The Haines Borough Assembly will hold two public hearings next month on Roger Schnabel’s request to receive a ten-year tax exemption on improvements to the land at his proposed 65-lot Hilltop subdivision.

The developer estimated that “enhancement” of the lot — which includes surveying, clearing and grubbing and installing a water system — will cost close to $2.6 million. He wrote that the project would not be financially “feasible” without the tax exemption, which would end early if the parcels were sold before the ten-year mark.

Haines Borough Clerk Alekka Fullerton said that if the assembly approves Schnabel’s request, it will be the first time this kind of exemption has been granted. The exemption category, which became part of borough code in March, was proposed by the housing working group to incentivize development, based on a similar program in Fairbanks.

The revised code allows temporary tax exemptions for property improvements if the improvements are “made for economic development purposes.”
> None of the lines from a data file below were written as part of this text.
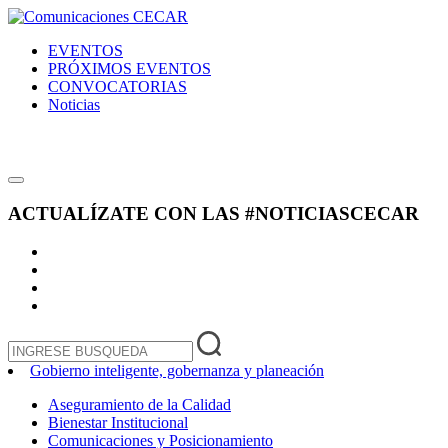
EVENTOS
PRÓXIMOS EVENTOS
CONVOCATORIAS
Noticias
ACTUALÍZATE CON LAS
#NOTICIASCECAR
Gobierno inteligente, gobernanza y planeación
Aseguramiento de la Calidad
Bienestar Institucional
Comunicaciones y Posicionamiento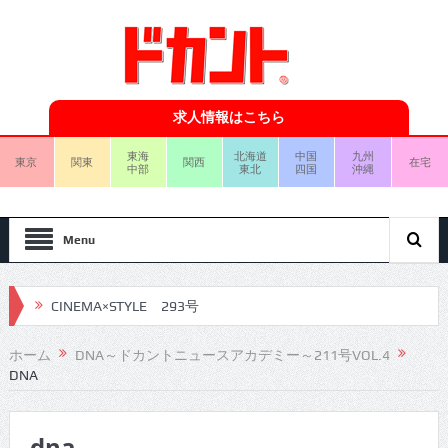
求人情報はこちら
東海
北海道
中国
九州
東京
関東
関西
在宅
中部
東北
四国
沖縄
Menu
CINEMA×STYLE 293号
CINEMA×STYLE 292号
ホーム
DNA～ドカントニュースアカデミー～211号VOL.4
DNA
CINEMA×STYLE 291号
CINEMA×STYLE 290号
dna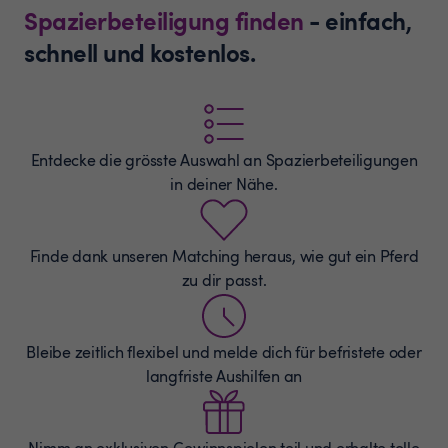
Spazierbeteiligung finden
- einfach,
schnell und kostenlos.
Entdecke die grösste Auswahl an
Spazierbeteiligungen
in deiner Nähe.
Finde dank unseren Matching heraus, wie gut ein Pferd
zu dir passt.
Bleibe zeitlich flexibel und melde dich für befristete oder
langfriste Aushilfen an
Nimm an exklusiven Gewinnspielen teil und erhalte tolle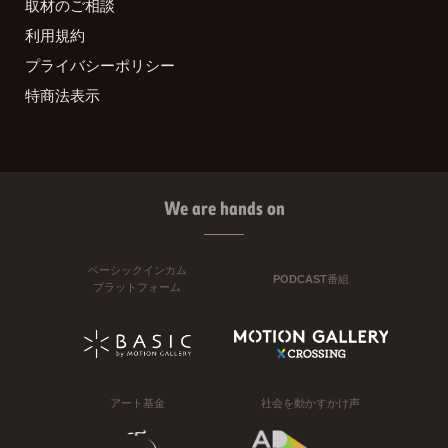
取材のご相談
利用規約
プライバシーポリシー
特商法表示
We are hands on
ベーシックインカム
PODCAST番組
プラットフォーム
アート基金
社会を動かすかけ声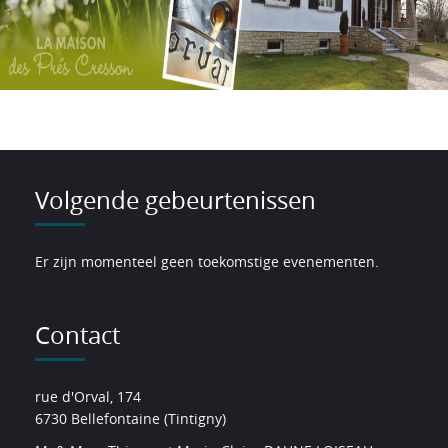
Volgende gebeurtenissen
Er zijn momenteel geen toekomstige evenementen.
Contact
rue d'Orval, 174
6730 Bellefontaine (Tintigny)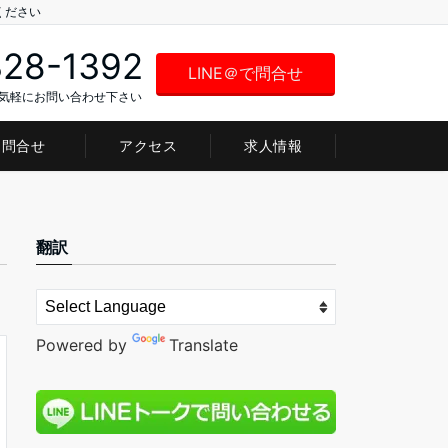
ください
328-1392
LINE＠で問合せ
お気軽にお問い合わせ下さい
問合せ
アクセス
求人情報
翻訳
Powered by
Translate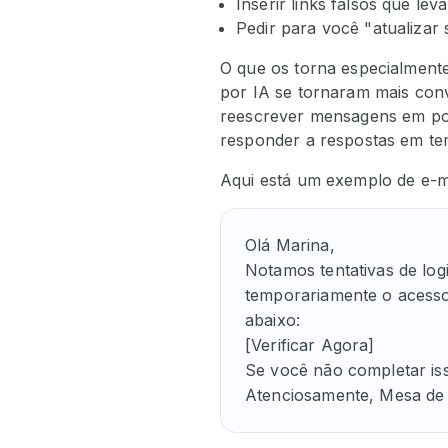
Inserir links falsos que lev
Pedir para você "atualizar 
O que os torna especialmente
por IA se tornaram mais conv
reescrever mensagens em port
responder a respostas em te
Aqui está um exemplo de e-ma
Olá Marina,

Notamos tentativas de lo
temporariamente o acesso. 
abaixo:

[Verificar Agora]

Se você não completar iss
Atenciosamente, Mesa de 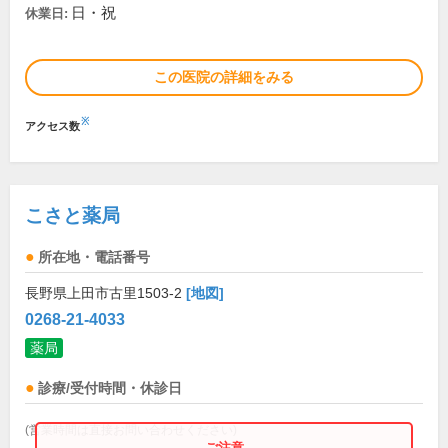
日・祝
休業日:
この医院の詳細をみる
※
アクセス数
こさと薬局
所在地・電話番号
長野県上田市古里1503-2
[地図]
0268-21-4033
薬局
診療/受付時間・休診日
(営業時間は直接お問い合わせください)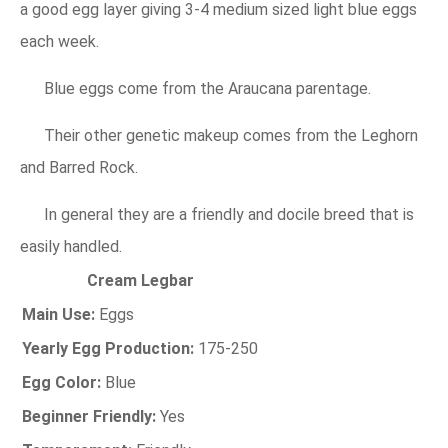
a good egg layer giving 3-4 medium sized light blue eggs
each week.
Blue eggs come from the Araucana parentage.
Their other genetic makeup comes from the Leghorn
and Barred Rock.
In general they are a friendly and docile breed that is
easily handled.
Cream Legbar
Main Use:
Eggs
Yearly Egg Production:
175-250
Egg Color:
Blue
Beginner Friendly:
Yes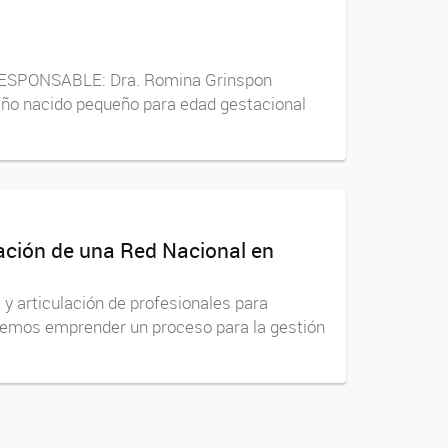
RESPONSABLE: Dra. Romina Grinspon
ño nacido pequeño para edad gestacional
cación de una Red Nacional en
y articulación de profesionales para
onemos emprender un proceso para la gestión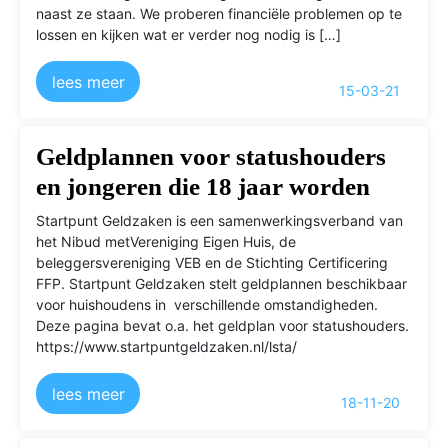
naast ze staan. We proberen financiële problemen op te
lossen en kijken wat er verder nog nodig is […]
lees meer
15-03-21
Geldplannen voor statushouders
en jongeren die 18 jaar worden
Startpunt Geldzaken is een samenwerkingsverband van
het Nibud metVereniging Eigen Huis, de
beleggersvereniging VEB en de Stichting Certificering
FFP. Startpunt Geldzaken stelt geldplannen beschikbaar
voor huishoudens in verschillende omstandigheden.
Deze pagina bevat o.a. het geldplan voor statushouders.
https://www.startpuntgeldzaken.nl/lsta/
lees meer
18-11-20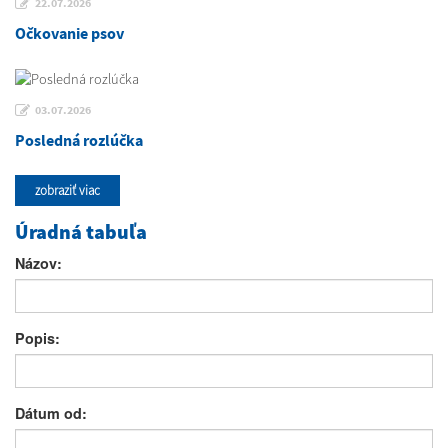
22.07.2026
Očkovanie psov
03.07.2026
Posledná rozlúčka
zobraziť viac
Úradná tabuľa
Názov:
Popis:
Dátum od: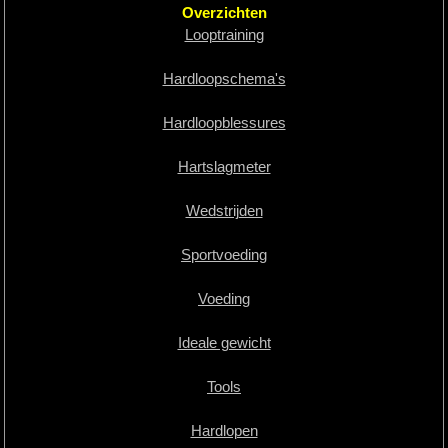
Overzichten
Looptraining
Hardloopschema's
Hardloopblessures
Hartslagmeter
Wedstrijden
Sportvoeding
Voeding
Ideale gewicht
Tools
Hardlopen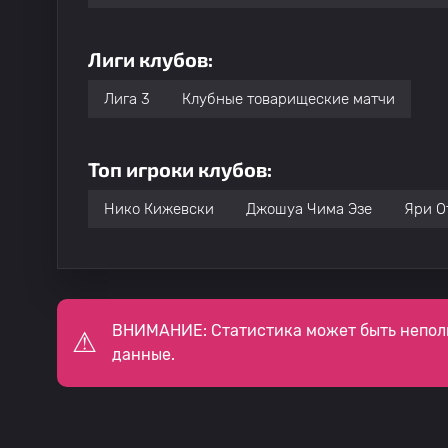
Лиги клубов:
Лига 3
Клубные товарищеские матчи
Топ игроки клубов:
Нико Кижевски
Джошуа Чима Эзе
Яри О
ВНИМАНИЕ: Статистика может быть непол
данные.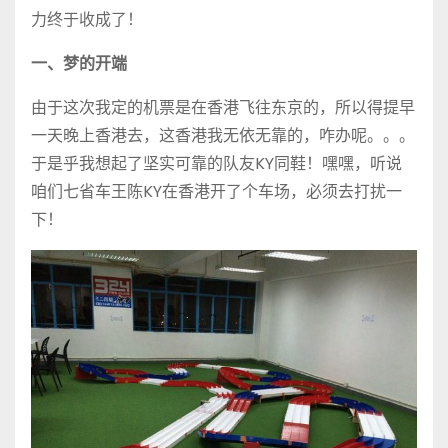
力终于收成了！
一、梦的开端
由于这次我定的机票是在香港飞往东京的，所以得提早
一天晚上香港去，这香港我无依无靠的，咋办呢。。。
于是乎我想起了坚实可靠的队友KY同鞋！嘿嘿，听说
咱们七省车王陈KY在香港开了个车场，必须去打扰一
下！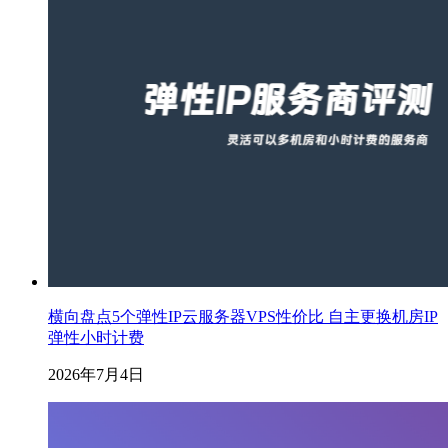
横向盘点5个弹性IP云服务器VPS性价比 自主更换机房IP
弹性小时计费
2026年7月4日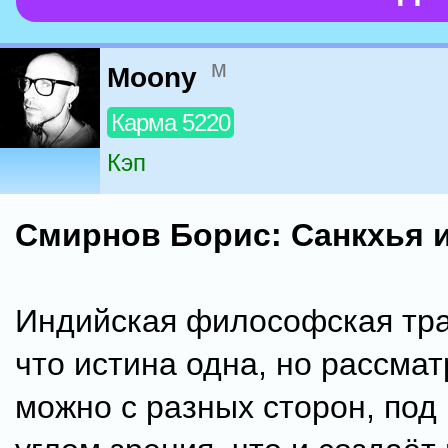
м
Moony
Карма 5220
Кэп
Смирнов Борис: Санкхья и
Индийская философская тра
что истина одна, но рассмат
можно с разных сторон, под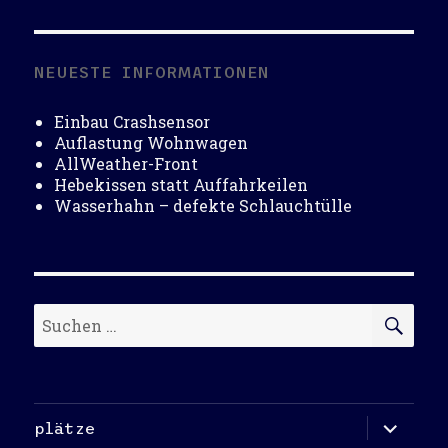
NEUESTE INFORMATIONEN
Einbau Crashsensor
Auflastung Wohnwagen
AllWeather-Front
Hebekissen statt Auffahrkeilen
Wasserhahn – defekte Schlauchtülle
Suchen
SU
nach:
Unterme
plätze
öffnen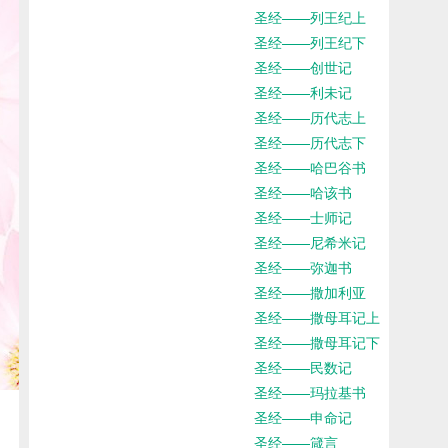
圣经——列王纪上
圣经——列王纪下
圣经——创世记
圣经——利未记
圣经——历代志上
圣经——历代志下
圣经——哈巴谷书
圣经——哈该书
圣经——士师记
圣经——尼希米记
圣经——弥迦书
圣经——撒加利亚
圣经——撒母耳记上
圣经——撒母耳记下
圣经——民数记
圣经——玛拉基书
圣经——申命记
圣经——箴言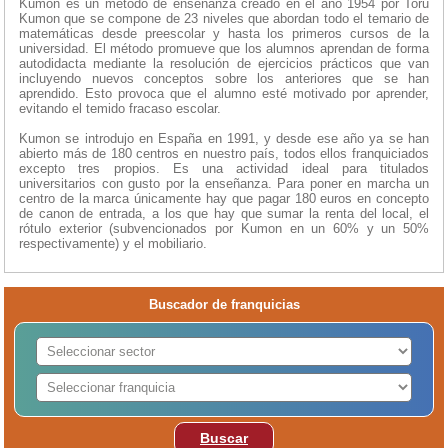
Kumon es un método de enseñanza creado en el año 1954 por Toru
Kumon que se compone de 23 niveles que abordan todo el temario de
matemáticas desde preescolar y hasta los primeros cursos de la
universidad. El método promueve que los alumnos aprendan de forma
autodidacta mediante la resolución de ejercicios prácticos que van
incluyendo nuevos conceptos sobre los anteriores que se han
aprendido. Esto provoca que el alumno esté motivado por aprender,
evitando el temido fracaso escolar.
Kumon se introdujo en España en 1991, y desde ese año ya se han
abierto más de 180 centros en nuestro país, todos ellos franquiciados
excepto tres propios. Es una actividad ideal para titulados
universitarios con gusto por la enseñanza. Para poner en marcha un
centro de la marca únicamente hay que pagar 180 euros en concepto
de canon de entrada, a los que hay que sumar la renta del local, el
rótulo exterior (subvencionados por Kumon en un 60% y un 50%
respectivamente) y el mobiliario.
Buscador de franquicias
Buscar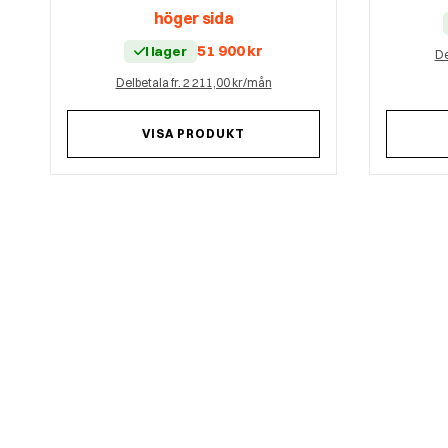
höger sida
51 900
kr
I lager
De
Delbetala fr. 2 211,00 kr/mån
VISA PRODUKT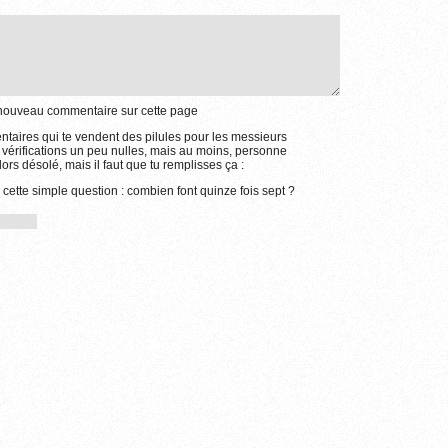
e nouveau commentaire sur cette page
aires qui te vendent des pilules pour les messieurs
 vérifications un peu nulles, mais au moins, personne
ors désolé, mais il faut que tu remplisses ça :
 cette simple question : combien font quinze fois sept ?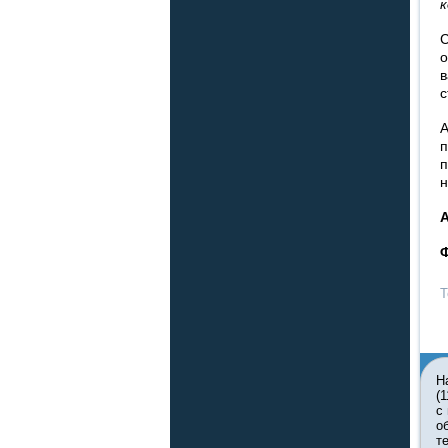
к
С
о
в
с
А
п
п
н
Т
Н
(
с
о
т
In his memo to the assembly, Schnabel suggested that his project will ultimately benefit Haines’s economy since, he said, he plans to hire locally as much as possible. He also implied that the borough would recoup the lost value of the exemption because the 65 proposed lots would “directly increase property tax revenue” and expand the Haines tax base by allowing for population growth.

The completed preliminary plat for the development was approved by the planning commission at its Aug. 11 meeting after it removed some earlier conditions that borough code did not support.

Borough manager Annette Kreitzer told the commission that borough attorney Brooks Chandler had determined that the body overreached when it insisted on the development of Bartlett Boulevard and the increase of ditch depth from 2.5 to 3 feet as conditions for plat approval. “You do not have the authority under the code to require that,” Kreitzer said.

Schnabel’s is the first long plat proposal that the commission has overseen in nearly a decade, and the process unearthed several contradictions in borough code. The planning commission will develop a new subcommittee in October to clean up and clarify that section of the code.